それでも理事長かと思ったのを思い出し、ようやっと振り向いて顔を合わせたマイペースな慎也に、風早は言う。
「お疲れ様です、理事長。本日はどのようなご要件で私をこの場にお呼びしたのでしょうか?」
「あぁ、風早くん。わざわざ御足労感謝する。それと、初日の勤務お疲れ様だ」
労いの言葉に気持ちはこもっていて、今年で4年目の幽玄高校になる風早は、それをしっかりと本心で受け取っていた。
「それで早速だけど、君も知りたいだろう呼んだ理由についてだが、単刀直入に言えば――六辻遥という少年は、君の目から見てどう思えたか、それを聞きたかったんだ」
風早も予想通りの問いに、ホッと怒られることではないのかと安堵する。既にその件については入学前に話し済みであり、お互い何故そんなことを聞くのか理解していない関係ではないため、疑問に思うこともない。
「六辻遥。彼は、私の目からでは普通の学生に見えました。特別他人を好むようでもなければ、積極的に話しをしようと加わることもない。常に窓の外を眺めて退屈そうにする、なんら他の生徒と変わりない子供でした」
常に外を見ていて、哀愁漂うこともないまるで無の存在。何も感じられなくて何も得られない。纏うものすらなくて、そこに肉体だけがあるような。意味もなく座っているようで目標もない存在が、風早の首を傾げて謎を作っていた。

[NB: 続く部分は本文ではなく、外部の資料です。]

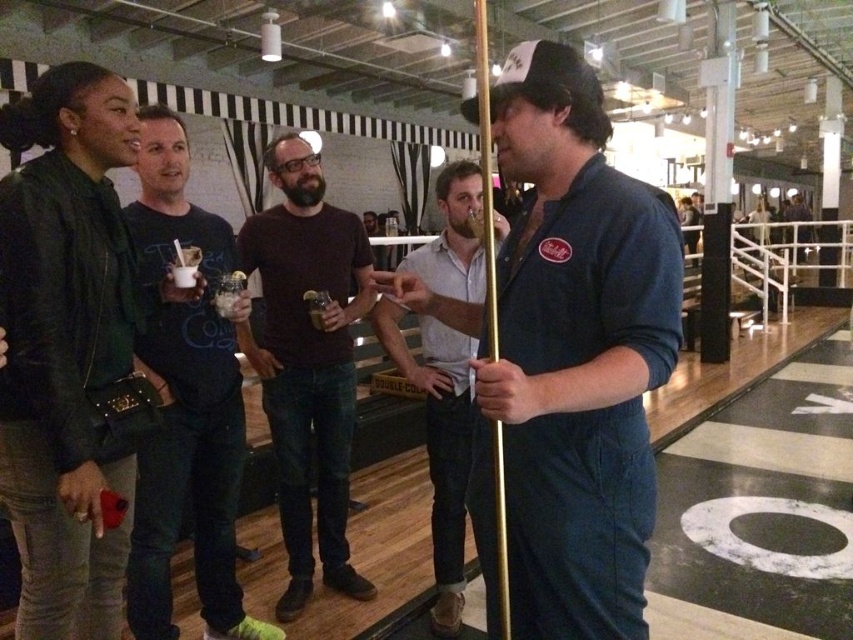 How distant is leather jacket at left from brown cotton shirt at center?

The distance of leather jacket at left from brown cotton shirt at center is 31.79 inches.

Describe the element at coordinates (65, 346) in the screenshot. I see `leather jacket at left` at that location.

Locate an element on the screen. leather jacket at left is located at coordinates (65, 346).

Identify the location of leather jacket at left. (65, 346).

Looking at this image, does leather jacket at left have a lesser width compared to light gray cotton shirt at center?

Yes.

Based on the photo, which is more to the right, leather jacket at left or light gray cotton shirt at center?

light gray cotton shirt at center

What are the coordinates of `leather jacket at left` in the screenshot? It's located at click(x=65, y=346).

What do you see at coordinates (576, 353) in the screenshot?
I see `denim jumpsuit at center` at bounding box center [576, 353].

Based on the photo, can you confirm if denim jumpsuit at center is positioned above brown cotton shirt at center?

Correct, denim jumpsuit at center is located above brown cotton shirt at center.

The height and width of the screenshot is (640, 853). What do you see at coordinates (576, 353) in the screenshot?
I see `denim jumpsuit at center` at bounding box center [576, 353].

Image resolution: width=853 pixels, height=640 pixels. I want to click on denim jumpsuit at center, so click(576, 353). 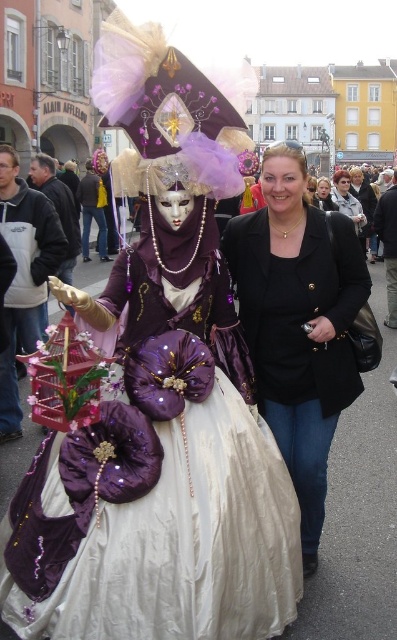 Question: Does purple satin dress at center lie behind matte black jacket at center?

Choices:
 (A) yes
 (B) no

Answer: (B)

Question: Can you confirm if matte black jacket at center is smaller than black matte jacket at center?

Choices:
 (A) yes
 (B) no

Answer: (B)

Question: Does purple satin dress at center have a greater width compared to matte black jacket at center?

Choices:
 (A) yes
 (B) no

Answer: (B)

Question: Based on their relative distances, which object is farther from the purple satin dress at center?

Choices:
 (A) black matte jacket at center
 (B) matte black jacket at center
 (C) black matte blazer at center

Answer: (A)

Question: Which of the following is the closest to the observer?

Choices:
 (A) black matte blazer at center
 (B) purple satin dress at center
 (C) matte black jacket at center
 (D) black matte jacket at center

Answer: (B)

Question: Considering the real-world distances, which object is closest to the matte black jacket at center?

Choices:
 (A) black matte jacket at center
 (B) purple satin dress at center
 (C) black matte blazer at center

Answer: (A) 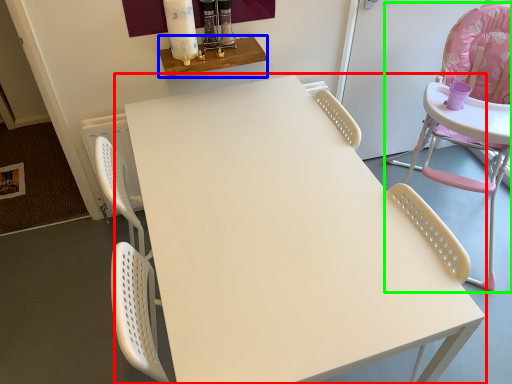 Question: Which is farther away from table (highlighted by a red box)? table (highlighted by a blue box) or chair (highlighted by a green box)?

Choices:
 (A) table
 (B) chair

Answer: (B) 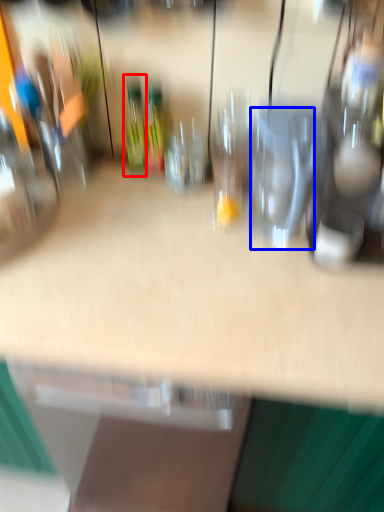 Question: Which object is closer to the camera taking this photo, bottle (highlighted by a red box) or wine glass (highlighted by a blue box)?

Choices:
 (A) bottle
 (B) wine glass

Answer: (B) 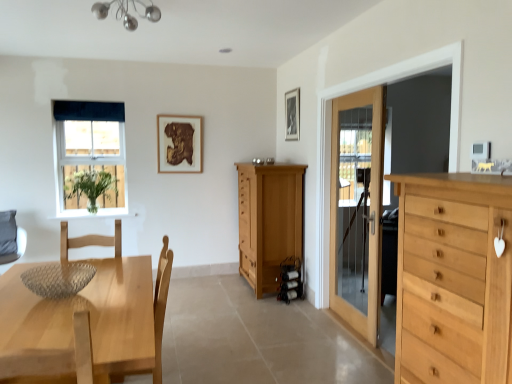 Question: Is point (163, 258) positioned closer to the camera than point (293, 119)?

Choices:
 (A) farther
 (B) closer

Answer: (B)

Question: From the image's perspective, relative to black matte picture frame at upper center, placed as the 1th picture frame when sorted from right to left, is light wood chair at lower left above or below?

Choices:
 (A) above
 (B) below

Answer: (B)

Question: Which is farther from the light wood chair at lower left?

Choices:
 (A) green matte vase at left
 (B) dark blue fabric at upper left
 (C) wooden frame at upper center, which appears as the second picture frame when viewed from the right
 (D) light wood chest of drawers at right, acting as the 1th chest of drawers starting from the right
 (E) black matte picture frame at upper center, the second picture frame viewed from the back

Answer: (A)

Question: Estimate the real-world distances between objects in this image. Which object is closer to the metallic glass chandelier at upper center?

Choices:
 (A) light brown wooden door at right
 (B) gray fabric swivel chair at lower left
 (C) black matte picture frame at upper center, the second picture frame viewed from the back
 (D) green matte vase at left
 (E) matte glass window at upper left

Answer: (C) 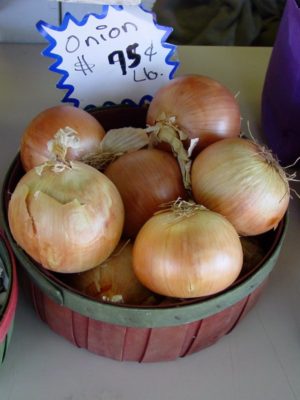 Find the location of `basket`. basket is located at coordinates (11, 279). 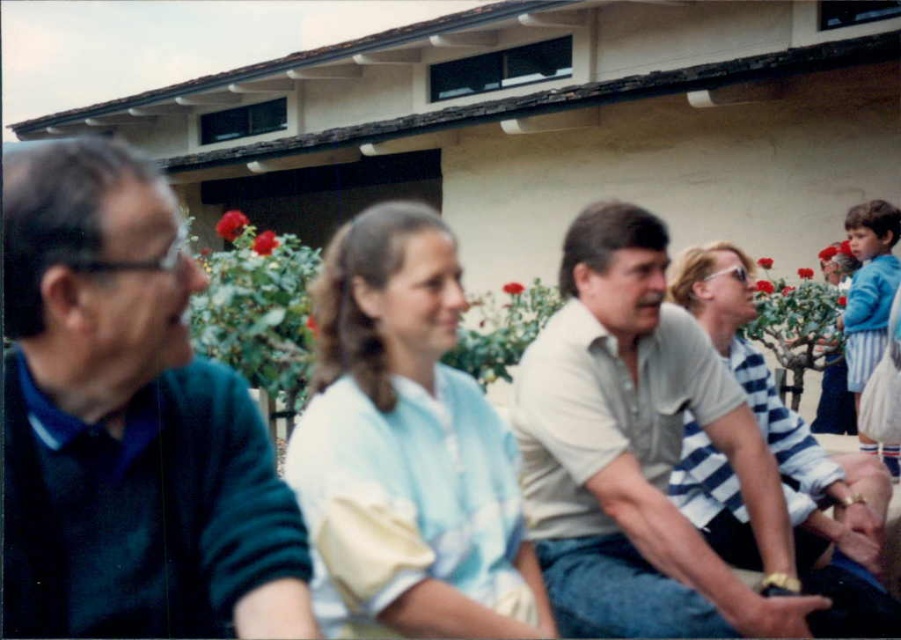 Question: Which object is farther from the camera taking this photo?

Choices:
 (A) light blue fabric shirt at center
 (B) white striped shirt at right
 (C) light beige shirt at center
 (D) dark blue sweater at left

Answer: (B)

Question: Can you confirm if dark blue sweater at left is positioned below white striped shirt at right?

Choices:
 (A) yes
 (B) no

Answer: (B)

Question: Among these objects, which one is nearest to the camera?

Choices:
 (A) dark blue sweater at left
 (B) white striped shirt at right
 (C) light blue fabric shirt at center

Answer: (A)

Question: Is dark blue sweater at left positioned at the back of light blue fabric shirt at center?

Choices:
 (A) yes
 (B) no

Answer: (B)

Question: Which object is the closest to the light blue fabric shirt at center?

Choices:
 (A) dark blue sweater at left
 (B) white striped shirt at right
 (C) light beige shirt at center

Answer: (A)

Question: Is dark blue sweater at left positioned at the back of light beige shirt at center?

Choices:
 (A) yes
 (B) no

Answer: (B)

そう思ったことを素直に慎也に言うと、なんとも満足そうに微笑んで言う。
「そうか。やはり彼は最高の人材だな」
「と言いますと?」
「私が彼をこの学校に入れたのは、単なる成長を促すためだけではない。今後の予想外の展開の一部始終を見たいからだ。彼が誰とどう関わり、誰を不幸にして幸福にするか、それによってクラスメイトや関わった者たちはこの先の学校生活が著しく変化する。他人の人生を左右する力が彼にはある。その才能があるんだよ、六辻遥という存在には」
何が言いたいのかいまいちピンと来ない。前々から六辻遥という少年に固執して、何かしら策を練ろうと考えていたことも知っているが、それでも分からない。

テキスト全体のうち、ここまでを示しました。